## DATA FOR THIS TASK
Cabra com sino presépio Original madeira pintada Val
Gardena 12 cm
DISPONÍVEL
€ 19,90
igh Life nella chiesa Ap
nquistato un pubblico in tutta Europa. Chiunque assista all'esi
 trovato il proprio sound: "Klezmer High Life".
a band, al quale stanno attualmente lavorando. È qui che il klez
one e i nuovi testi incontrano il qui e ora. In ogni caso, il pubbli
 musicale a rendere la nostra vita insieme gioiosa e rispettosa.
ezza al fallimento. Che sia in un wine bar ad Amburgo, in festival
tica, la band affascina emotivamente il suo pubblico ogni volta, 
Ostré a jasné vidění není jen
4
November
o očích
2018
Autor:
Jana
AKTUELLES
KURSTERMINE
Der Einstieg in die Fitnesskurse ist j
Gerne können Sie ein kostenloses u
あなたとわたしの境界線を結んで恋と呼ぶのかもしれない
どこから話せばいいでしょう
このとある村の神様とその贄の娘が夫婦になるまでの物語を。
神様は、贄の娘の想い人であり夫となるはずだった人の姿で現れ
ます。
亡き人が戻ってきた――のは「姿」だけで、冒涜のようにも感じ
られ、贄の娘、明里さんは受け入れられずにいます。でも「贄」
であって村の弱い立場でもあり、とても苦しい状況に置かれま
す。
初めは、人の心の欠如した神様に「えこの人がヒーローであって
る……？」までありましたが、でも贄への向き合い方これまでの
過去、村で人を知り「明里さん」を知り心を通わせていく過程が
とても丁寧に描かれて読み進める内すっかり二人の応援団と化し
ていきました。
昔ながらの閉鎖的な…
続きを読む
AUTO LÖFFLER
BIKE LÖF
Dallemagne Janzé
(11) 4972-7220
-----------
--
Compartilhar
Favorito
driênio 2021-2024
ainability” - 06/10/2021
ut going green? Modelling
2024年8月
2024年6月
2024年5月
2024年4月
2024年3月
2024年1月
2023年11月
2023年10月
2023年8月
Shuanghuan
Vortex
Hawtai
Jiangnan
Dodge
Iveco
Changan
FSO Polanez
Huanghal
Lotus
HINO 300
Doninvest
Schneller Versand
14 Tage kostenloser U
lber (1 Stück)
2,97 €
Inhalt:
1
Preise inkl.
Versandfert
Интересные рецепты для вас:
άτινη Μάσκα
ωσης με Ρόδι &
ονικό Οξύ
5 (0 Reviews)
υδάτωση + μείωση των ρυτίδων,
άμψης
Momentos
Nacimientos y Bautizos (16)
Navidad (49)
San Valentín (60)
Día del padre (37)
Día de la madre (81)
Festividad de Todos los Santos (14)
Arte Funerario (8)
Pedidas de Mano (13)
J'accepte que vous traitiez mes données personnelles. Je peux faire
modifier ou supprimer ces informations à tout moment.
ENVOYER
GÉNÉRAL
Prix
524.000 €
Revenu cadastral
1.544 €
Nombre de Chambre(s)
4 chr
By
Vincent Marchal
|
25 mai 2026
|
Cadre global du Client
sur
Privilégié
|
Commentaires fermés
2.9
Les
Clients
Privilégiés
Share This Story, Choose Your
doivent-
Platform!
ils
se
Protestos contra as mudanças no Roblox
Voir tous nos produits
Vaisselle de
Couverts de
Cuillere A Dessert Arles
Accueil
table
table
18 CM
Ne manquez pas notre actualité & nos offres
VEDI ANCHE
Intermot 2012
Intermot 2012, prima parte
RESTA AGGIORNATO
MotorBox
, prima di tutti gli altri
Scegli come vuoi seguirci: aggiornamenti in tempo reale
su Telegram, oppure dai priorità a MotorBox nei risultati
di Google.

## INSTRUCTIONS TO FOLLOW
All of the material shown above should be written out exactly.

## EXPECTED ANSWER
Cabra com sino presépio Original madeira pintada Val
Gardena 12 cm
DISPONÍVEL
€ 19,90
igh Life nella chiesa Ap
nquistato un pubblico in tutta Europa. Chiunque assista all'esi
 trovato il proprio sound: "Klezmer High Life".
a band, al quale stanno attualmente lavorando. È qui che il klez
one e i nuovi testi incontrano il qui e ora. In ogni caso, il pubbli
 musicale a rendere la nostra vita insieme gioiosa e rispettosa.
ezza al fallimento. Che sia in un wine bar ad Amburgo, in festival
tica, la band affascina emotivamente il suo pubblico ogni volta, 
Ostré a jasné vidění není jen
4
November
o očích
2018
Autor:
Jana
AKTUELLES
KURSTERMINE
Der Einstieg in die Fitnesskurse ist j
Gerne können Sie ein kostenloses u
あなたとわたしの境界線を結んで恋と呼ぶのかもしれない
どこから話せばいいでしょう
このとある村の神様とその贄の娘が夫婦になるまでの物語を。
神様は、贄の娘の想い人であり夫となるはずだった人の姿で現れ
ます。
亡き人が戻ってきた――のは「姿」だけで、冒涜のようにも感じ
られ、贄の娘、明里さんは受け入れられずにいます。でも「贄」
であって村の弱い立場でもあり、とても苦しい状況に置かれま
す。
初めは、人の心の欠如した神様に「えこの人がヒーローであって
る……？」までありましたが、でも贄への向き合い方これまでの
過去、村で人を知り「明里さん」を知り心を通わせていく過程が
とても丁寧に描かれて読み進める内すっかり二人の応援団と化し
ていきました。
昔ながらの閉鎖的な…
続きを読む
AUTO LÖFFLER
BIKE LÖF
Dallemagne Janzé
(11) 4972-7220
-----------
--
Compartilhar
Favorito
driênio 2021-2024
ainability” - 06/10/2021
ut going green? Modelling
2024年8月
2024年6月
2024年5月
2024年4月
2024年3月
2024年1月
2023年11月
2023年10月
2023年8月
Shuanghuan
Vortex
Hawtai
Jiangnan
Dodge
Iveco
Changan
FSO Polanez
Huanghal
Lotus
HINO 300
Doninvest
Schneller Versand
14 Tage kostenloser U
lber (1 Stück)
2,97 €
Inhalt:
1
Preise inkl.
Versandfert
Интересные рецепты для вас:
άτινη Μάσκα
ωσης με Ρόδι &
ονικό Οξύ
5 (0 Reviews)
υδάτωση + μείωση των ρυτίδων,
άμψης
Momentos
Nacimientos y Bautizos (16)
Navidad (49)
San Valentín (60)
Día del padre (37)
Día de la madre (81)
Festividad de Todos los Santos (14)
Arte Funerario (8)
Pedidas de Mano (13)
J'accepte que vous traitiez mes données personnelles. Je peux faire
modifier ou supprimer ces informations à tout moment.
ENVOYER
GÉNÉRAL
Prix
524.000 €
Revenu cadastral
1.544 €
Nombre de Chambre(s)
4 chr
By
Vincent Marchal
|
25 mai 2026
|
Cadre global du Client
sur
Privilégié
|
Commentaires fermés
2.9
Les
Clients
Privilégiés
Share This Story, Choose Your
doivent-
Platform!
ils
se
Protestos contra as mudanças no Roblox
Voir tous nos produits
Vaisselle de
Couverts de
Cuillere A Dessert Arles
Accueil
table
table
18 CM
Ne manquez pas notre actualité & nos offres
VEDI ANCHE
Intermot 2012
Intermot 2012, prima parte
RESTA AGGIORNATO
MotorBox
, prima di tutti gli altri
Scegli come vuoi seguirci: aggiornamenti in tempo reale
su Telegram, oppure dai priorità a MotorBox nei risultati
di Google.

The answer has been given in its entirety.